In reality picking things that will sky-rocket tomorrow is way too difficult. Some stocks may do that but they are one in a thousand. Trying to pick them is no better than a lottery, or betting on a horse. Serious investors should forget such ideas.
Instead they should favour investments with a much higher probability of success even though the returns won’t be nearly as spectacular. Investors can be successful if they focus on growing a portfolio over the long term. They must work on building wealth, not speculating.
People who look for quick profits, should understand spectacular returns are as rare as a needle in a haystack. People grossly underestimate how competitive the field of finance is.
Because everyone wants quick, easy money the number and skills of people who devote themselves to trying to find it are extraordinarily high. They are way ahead of the average person. However average investors can win by focusing on the long term.
They should aim to build wealth steadily rather than get rich quick.

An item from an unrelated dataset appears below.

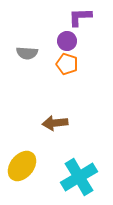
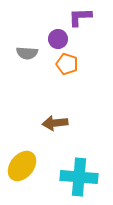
purple circle: moved 9 px left, 2 px up
cyan cross: rotated 36 degrees clockwise
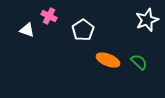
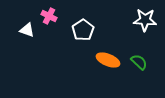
white star: moved 2 px left; rotated 25 degrees clockwise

The greatest problem long term investors have is trying to filter out all the short term comment and influences that are only of interest to speculators and the press.
In fact most of the comment on the economy, financial markets and investments is short term focused. The capital city press wants sensational news such as recent share market losses, or stories that predict big losses tomorrow.

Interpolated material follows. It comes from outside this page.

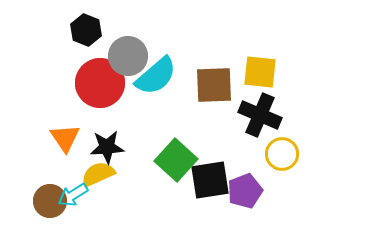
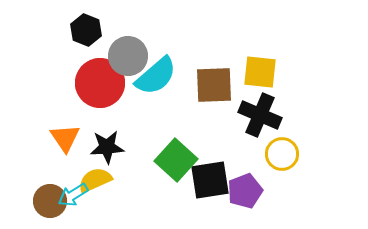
yellow semicircle: moved 3 px left, 6 px down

They love to report interest rates and home loan payments going up, or the gold price collapsing, or Greece going broke, or predictions of another big share market crash, or petrol prices going to $2 a litre because we are running out of oil.
The press has to attract readers and viewers, but they aren’t the only problem. Stock brokers make money when people buy or sell. They go broke if people sit on what they already have and do nothing. So broker comment is designed to offer quick profits and get investors doing something.
Then there are the droves of speculators. These are the futures and options traders and the hedge fund operators. They are all trying to make quick profits by buying something with a small deposit and seeing a small price move multiplied by the gearing generate instant large profits.
They are all short term focused. Buy today, sell tomorrow. They love the fear and the greed in the short term. Issues like Greece’s debts are ideal for them. They punt on how bad it will be and how financial markets will react over the next few days or weeks. They love the high risk trading.
However over the longer term we can invest with reasonable safety. The issues that make good headlines and concern the short term speculators have zero interest for long term investors such as those trying to grow their portfolio and superannuation for their retirement many years away.
Long term investors must filter out what is not important to the medium and long term, and that’s most of the messages we hear. We want to know where the economy is going over the next five years, not the next five weeks. That’s what we are really interested in, but it’s rarely reported.
The share market has earned 12.5 per cent per annum compound over the 30 years to 31st December 2009, even though it’s way below its previous peak. Commercial property has done nearly as well. That’s what we must remind ourselves.
Fortunately the prospects for continued economic recovery and progress over the next five years are very good and wealth builders should do very well.